The father of the four children is still trying to cause mischief and wreak havoc in my life and to my life, nearly five months after our divorce has been finalized and over two years after I started filing for divorce. That he is still actively causing trouble (when I would have rather gone our separate ways peaceably) has caused me no small amount of distress and pain.
This morning, the visit to the pediatric ophthalmologist offered a glimmer of bright hope. I have been taking my daughter to see him every three months since the diagnosis and surgeries to check her vision and to check the pressure in her eyes.
This morning was the first time EVER, I heard the doctor mention glaucoma and cure in the same sentence, albeit, a very cautious, hesitant utterance.
Only congenital glaucoma, in contrast to the kind that develops over time (and gets diagnosed in older people), has a hope in having a cure through one surgery. What does that mean for my precious daughter? For now, it means we can put off seeing the doctor until June, which is five months from now. Though to the ordinary person, that seems to be only two months difference, that is nearly double the time of waiting between visits for us. And, the possibility that she might be cured?! Wow! The damage that glaucoma has done is permanent, but the surgeries have prevented further damage and glasses can help correct some of that severe nearsightedness.

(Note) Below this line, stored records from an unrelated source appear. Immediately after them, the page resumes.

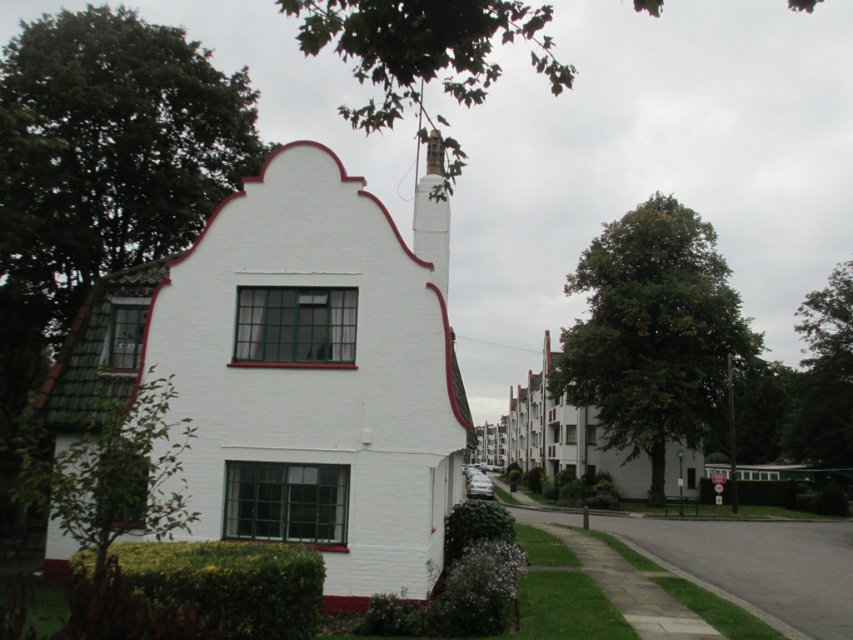 You are a drone operator tasked with photographing two chimneys on a building. The white painted brick chimney at center and the smooth gray chimney at center. From the ground, which chimney appears taller?

The white painted brick chimney at center appears taller because it has a greater height compared to the smooth gray chimney at center.

You are standing in front of the building and notice two chimneys. The first is a white painted brick chimney at center, and the second is a smooth gray chimney at center. Which chimney is located higher up on the roof?

The smooth gray chimney at center is located higher up on the roof because the white painted brick chimney at center is positioned under it.

You are standing in front of a building with two chimneys. You see the white painted brick chimney at center and the smooth gray chimney at center. Which one is located to the left?

The white painted brick chimney at center is located to the left of the smooth gray chimney at center. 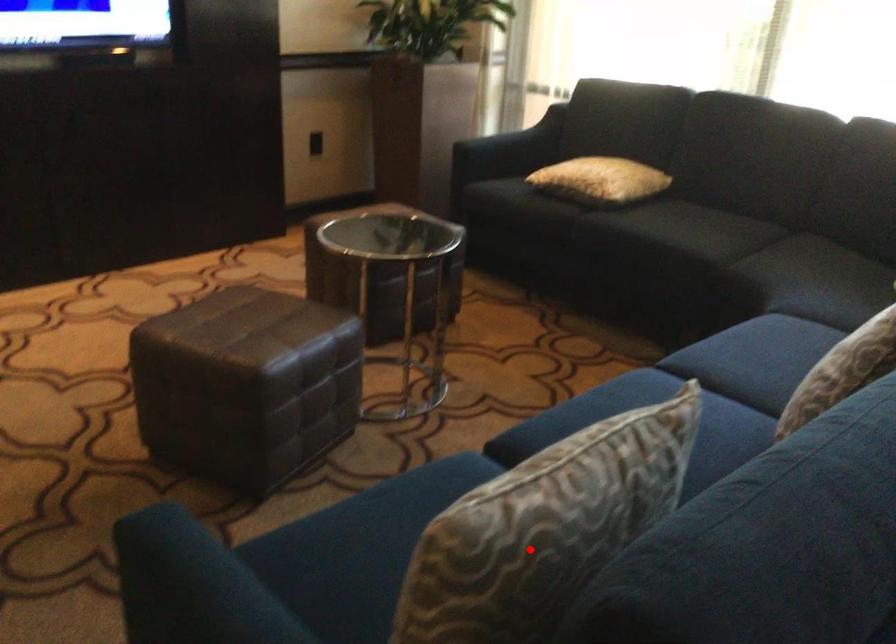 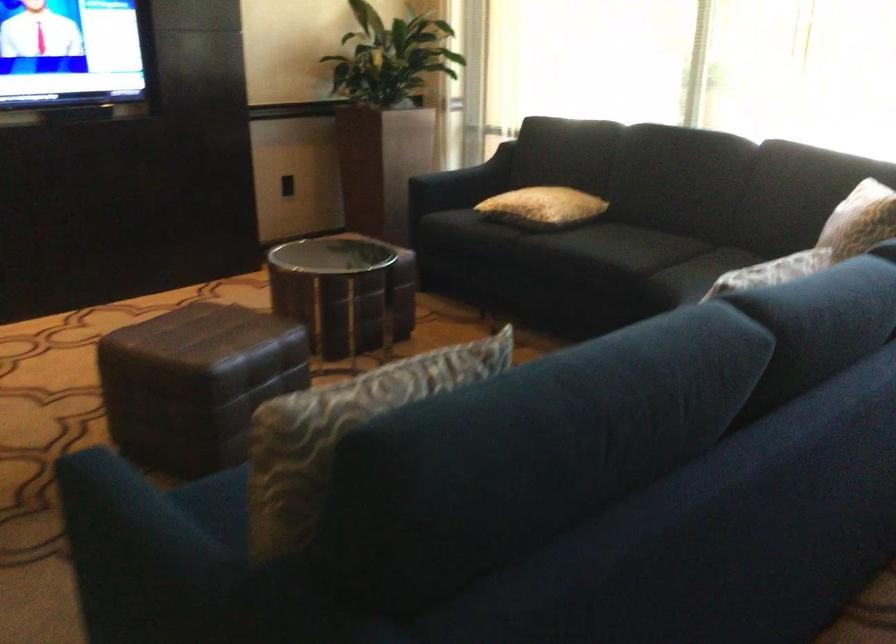 In the second image, find the point that corresponds to the highlighted location in the first image.

(340, 431) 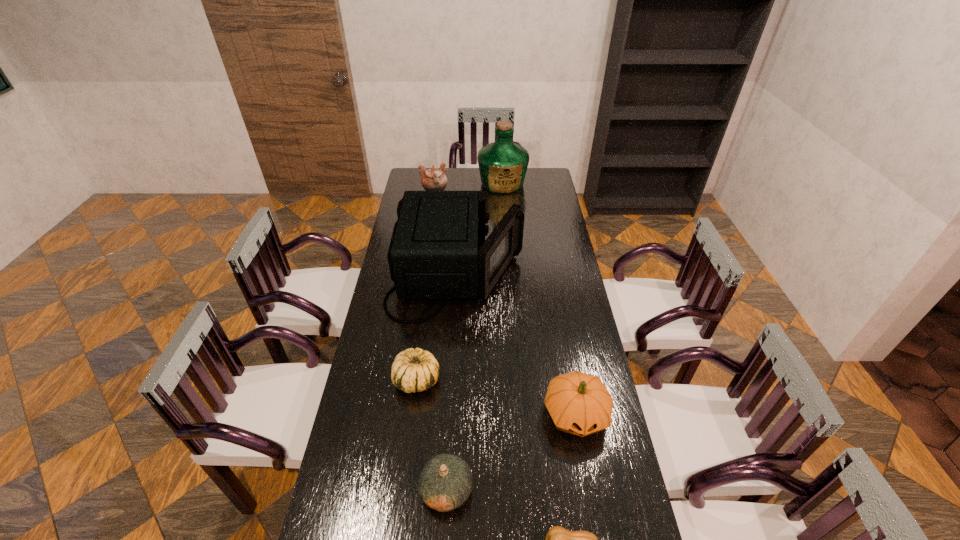 In the image, there is a desktop. Identify the location of vacant space at the right edge. Image resolution: width=960 pixels, height=540 pixels. (x=573, y=265).

Where is `free space that is in between the fourth shortest object and the microwave oven`? This screenshot has height=540, width=960. free space that is in between the fourth shortest object and the microwave oven is located at coordinates (516, 344).

Image resolution: width=960 pixels, height=540 pixels. I want to click on vacant space in between the tallest gourd and the sixth shortest object, so click(516, 344).

Choose which object is the third nearest neighbor to the fourth tallest object. Please provide its 2D coordinates. Your answer should be formatted as a tuple, i.e. [(x, y)], where the tuple contains the x and y coordinates of a point satisfying the conditions above.

[(434, 253)]

Choose which object is the fourth nearest neighbor to the fifth shortest object. Please provide its 2D coordinates. Your answer should be formatted as a tuple, i.e. [(x, y)], where the tuple contains the x and y coordinates of a point satisfying the conditions above.

[(579, 403)]

Locate which gourd ranks in proximity to the tallest gourd. Please provide its 2D coordinates. Your answer should be formatted as a tuple, i.e. [(x, y)], where the tuple contains the x and y coordinates of a point satisfying the conditions above.

[(445, 483)]

Locate an element on the screen. The height and width of the screenshot is (540, 960). gourd that stands as the closest to the shortest object is located at coordinates (445, 483). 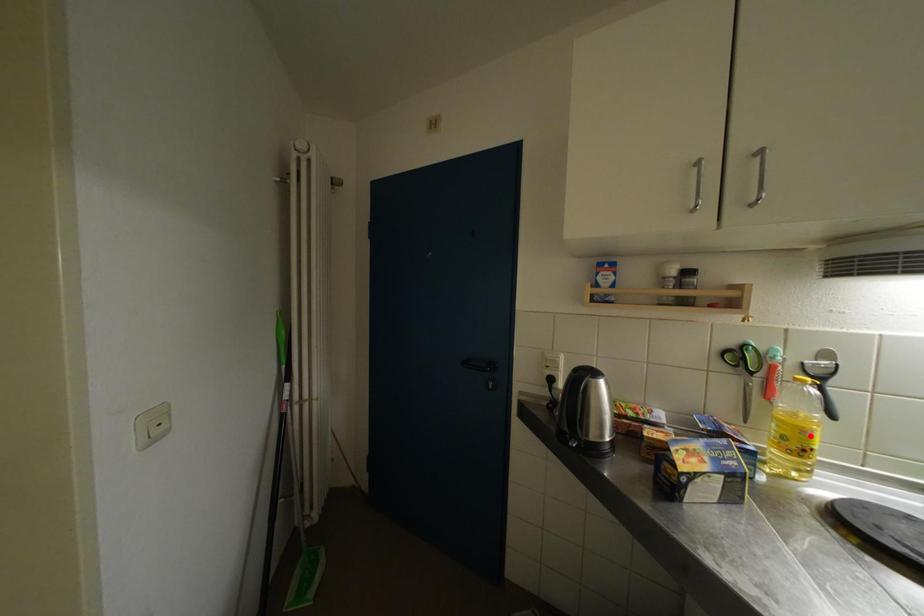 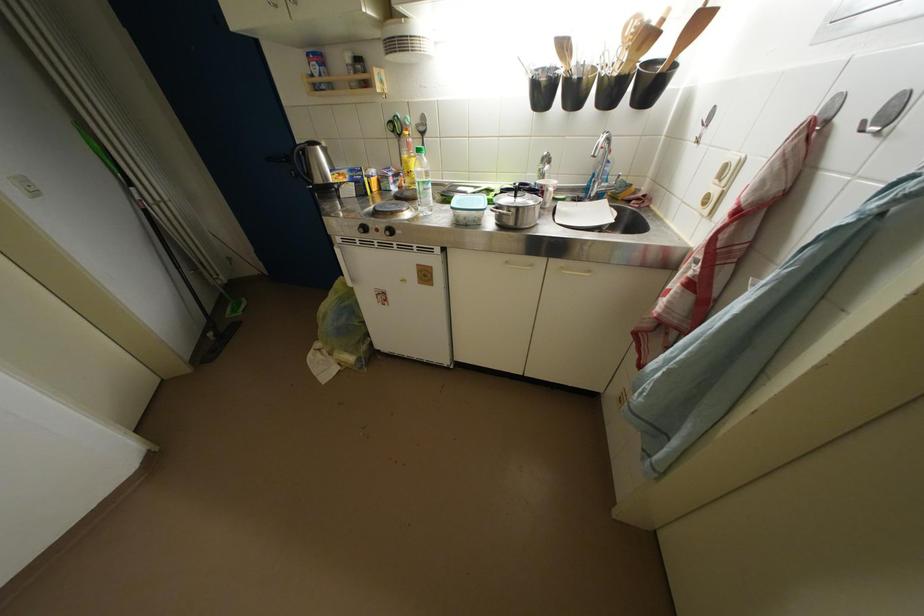 Locate, in the second image, the point that corresponds to the highlighted location in the first image.

(412, 167)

I probably would not have gotten my daughter in to see this pediatric ophthalmologist had my ex-husband not lost his job and we were still on private insurance. I was angry and frustrated that he did not try harder to keep his job, especially after he was given a second chance to clean up his act. And, after he lost his job, he did not own up to the consequences of his actions. The children and I suffered the consequences of his actions, including but not limited to turning to government assistance for various things. It was through government insurance that I found the pediatric ophthalmologist. I was determined to get help for my daughter, who was really struggling to see. I found someone who could help her, someone who prevented her from losing her sight permanently. She probably wasn't that far away from losing her eyesight, given just how high the pressure was in each eye.
Remembering that separation (and ultimately divorce) from the nightmare in my life was not a complete loss, but that good came from it - such as saving my daughter's vision or benefiting from surgeries that would have otherwise cost some $25,000 per surgery out of pocket - is something I need to take to heart. There is light, there is hope, in my life. For that, I am truly thankful.